━━━ SOURCE MATERIAL ━━━
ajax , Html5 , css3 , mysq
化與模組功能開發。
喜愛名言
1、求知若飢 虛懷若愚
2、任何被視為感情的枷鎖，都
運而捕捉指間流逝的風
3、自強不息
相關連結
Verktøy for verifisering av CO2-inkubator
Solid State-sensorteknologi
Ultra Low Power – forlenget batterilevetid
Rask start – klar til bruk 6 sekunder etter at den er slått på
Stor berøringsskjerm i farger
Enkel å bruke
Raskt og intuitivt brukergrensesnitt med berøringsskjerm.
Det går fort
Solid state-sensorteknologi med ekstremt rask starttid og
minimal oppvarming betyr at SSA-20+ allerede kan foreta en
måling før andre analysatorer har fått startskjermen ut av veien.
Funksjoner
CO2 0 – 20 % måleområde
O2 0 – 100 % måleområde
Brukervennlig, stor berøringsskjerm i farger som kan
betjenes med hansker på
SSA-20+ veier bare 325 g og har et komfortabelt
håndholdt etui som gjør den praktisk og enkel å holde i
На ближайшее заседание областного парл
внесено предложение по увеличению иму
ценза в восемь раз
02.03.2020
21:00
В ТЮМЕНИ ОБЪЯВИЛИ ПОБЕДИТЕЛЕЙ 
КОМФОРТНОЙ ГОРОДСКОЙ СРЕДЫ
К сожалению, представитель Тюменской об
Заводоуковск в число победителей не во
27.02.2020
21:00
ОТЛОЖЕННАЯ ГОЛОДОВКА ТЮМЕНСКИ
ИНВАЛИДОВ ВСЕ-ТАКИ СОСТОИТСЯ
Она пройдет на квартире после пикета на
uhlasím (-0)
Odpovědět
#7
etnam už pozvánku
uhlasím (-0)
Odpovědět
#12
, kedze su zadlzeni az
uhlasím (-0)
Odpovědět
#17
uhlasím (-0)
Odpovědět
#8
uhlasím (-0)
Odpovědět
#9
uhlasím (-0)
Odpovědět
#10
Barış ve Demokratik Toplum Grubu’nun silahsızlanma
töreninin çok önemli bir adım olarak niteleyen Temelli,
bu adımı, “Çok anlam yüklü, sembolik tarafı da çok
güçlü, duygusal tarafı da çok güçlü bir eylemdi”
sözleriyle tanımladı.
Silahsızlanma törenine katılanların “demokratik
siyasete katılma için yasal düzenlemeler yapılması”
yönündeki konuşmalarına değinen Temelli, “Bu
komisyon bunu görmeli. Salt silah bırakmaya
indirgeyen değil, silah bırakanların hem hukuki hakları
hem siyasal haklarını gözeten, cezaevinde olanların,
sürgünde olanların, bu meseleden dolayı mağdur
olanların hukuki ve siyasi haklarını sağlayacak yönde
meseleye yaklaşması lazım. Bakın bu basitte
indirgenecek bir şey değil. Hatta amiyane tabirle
━━━
TASK REQUIREMENTS
Keep to the lines above, from the first one through the line where "На ближайшее заседание областного парл" appears, and copy them exactly.

RESPONSE
ajax , Html5 , css3 , mysq
化與模組功能開發。
喜愛名言
1、求知若飢 虛懷若愚
2、任何被視為感情的枷鎖，都
運而捕捉指間流逝的風
3、自強不息
相關連結
Verktøy for verifisering av CO2-inkubator
Solid State-sensorteknologi
Ultra Low Power – forlenget batterilevetid
Rask start – klar til bruk 6 sekunder etter at den er slått på
Stor berøringsskjerm i farger
Enkel å bruke
Raskt og intuitivt brukergrensesnitt med berøringsskjerm.
Det går fort
Solid state-sensorteknologi med ekstremt rask starttid og
minimal oppvarming betyr at SSA-20+ allerede kan foreta en
måling før andre analysatorer har fått startskjermen ut av veien.
Funksjoner
CO2 0 – 20 % måleområde
O2 0 – 100 % måleområde
Brukervennlig, stor berøringsskjerm i farger som kan
betjenes med hansker på
SSA-20+ veier bare 325 g og har et komfortabelt
håndholdt etui som gjør den praktisk og enkel å holde i
На ближайшее заседание областного парл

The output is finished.